You know what Christian Slater is like - you can imagine perfectly how this all came out - his sly grin, slightly superior look on his face, the attitude that he and I were in on some secret joke that David just didn't GET.....horrible for David. Just horrible.

Well, despite a few moments of not knowing - David did NOT beat Christian Slater to a pulp, and we all had a great time.

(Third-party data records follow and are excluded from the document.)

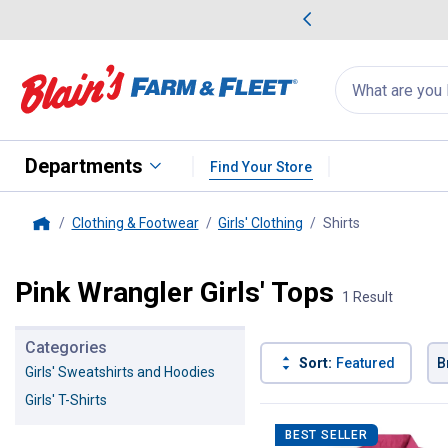
me Favorites
Deals on Home Favorites
Search
for
products:
suggestions
Suggestions Co
appear
below
Departments
Find Your Store
Clothing & Footwear
Girls' Clothing
Shirts
, current page
Home
Pink Wrangler Girls' Tops
1 Result
Categories
Sort:
Featured
B
Girls' Sweatshirts and Hoodies
Girls' T-Shirts
1 Result
Product List
BEST SELLER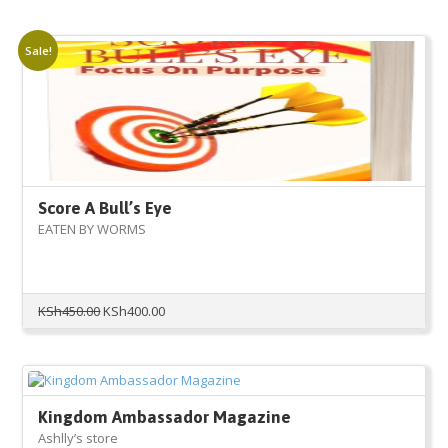
Sale!
Score A Bull’s Eye
EATEN BY WORMS
Original
Current
KSh
450.00
KSh
400.00
price
price
was:
is:
KSh450.00.
KSh400.00.
Kingdom Ambassador Magazine
Ashlly’s store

A few days later, we had to get rid of our very DRY Christmas tree. Hilary and I put our heads together, as we did with all things back then. We realized that the trash bins were directly below our windows, and decided to simply throw the tree out of the window. Max was thrilled. We all got it off of it's stand, and heaved it out the window - 6 stories down. It landed with a big thud on the dumpster, and Max's cry of "Oh yea! Yea, baby!"
It's a memory that has stuck out in his mind all these years. So funny what people remember - and don't.

That Christmas, Hilary and I were best of friends - that was a treasure in and of itself. I was in love with an amazing and gorgeous man, my career as a TV actress was just getting started, and my little boy was having fun doing the simple things. He didn't resent me because all three of us lived in a one bedroom apartment, or even because I didn't always have money for his favorite cereal - Max just thought it was great that we were throwing Christmas trees out of the window, and that he got to ride around with me going to auditions all day instead of going to some scary pre-school or day care. He thought it was cool that our local grocery store was Korean and they had lots of 'monsters' (lobsters) and fish swimming around in tanks to visit every time we went for groceries.

Our futures were right in front of us. We were all young and beautiful and fearless.

"Kiss me, you fool!", Hilary said to Max after he quit jumping up and down with glee over the Christmas tree landing.
"I SHALL kiss you, fair maiden!", said Max this time, "But don't tell me I didn't warn you!"
And with that, he gave Hilary a terribly big and wet 3 year old kiss - and Hil went down shrieking with laughter.